• **EXERCISE BRIEF**
Each entry that follows should be given again word for word; please leave out its pictures.

• **INFORMATION**
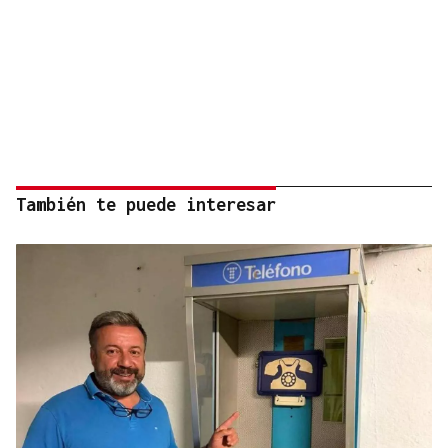
También te puede interesar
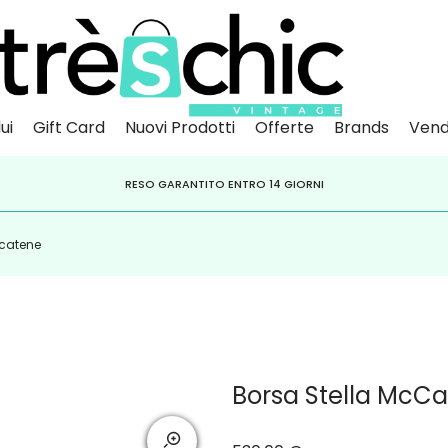
ui
Gift Card
Nuovi Prodotti
Offerte
Brands
Vend
Scopri
Iscr
IVITI ALLA NEWSLETTER PER NON PERDERE SCONTI E OFFERTE IMPERDIBILI!
PAGA A RATE CON
RESO GARANTITO ENTRO 14 GIORNI
KLARNA
,
HEYLIGHT
,
APPAGO
 catene
Borsa Stella McCa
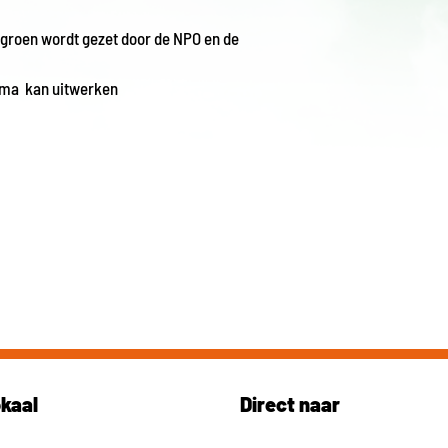
 groen wordt gezet door de NPO en de
mma kan uitwerken
okaal
Direct naar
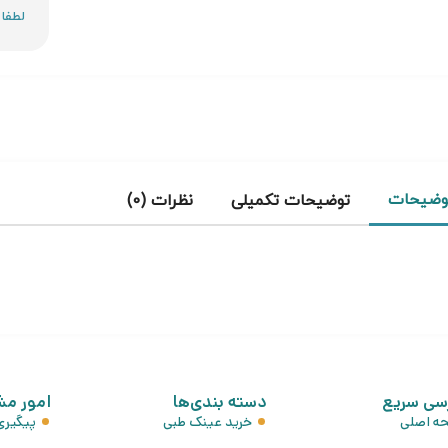
وضیحات
توضیحات تکمیلی
نظرات (0)
سی سریع
دسته بندی‌ها
امور مش
ه اصلی
خرید عینک طبی
پیگیر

• **RESULT OF THIS TASK**
También te puede interesar
ui
Gift Card
Nuovi Prodotti
Offerte
Brands
Vend
Scopri
Iscr
IVITI ALLA NEWSLETTER PER NON PERDERE SCONTI E OFFERTE IMPERDIBILI!
PAGA A RATE CON
RESO GARANTITO ENTRO 14 GIORNI
KLARNA
,
HEYLIGHT
,
APPAGO
 catene
Borsa Stella McCa
 groen wordt gezet door de NPO en de
mma kan uitwerken
okaal
Direct naar
وضیحات
توضیحات تکمیلی
نظرات (0)
سی سریع
دسته بندی‌ها
امور مش
ه اصلی
خرید عینک طبی
پیگیر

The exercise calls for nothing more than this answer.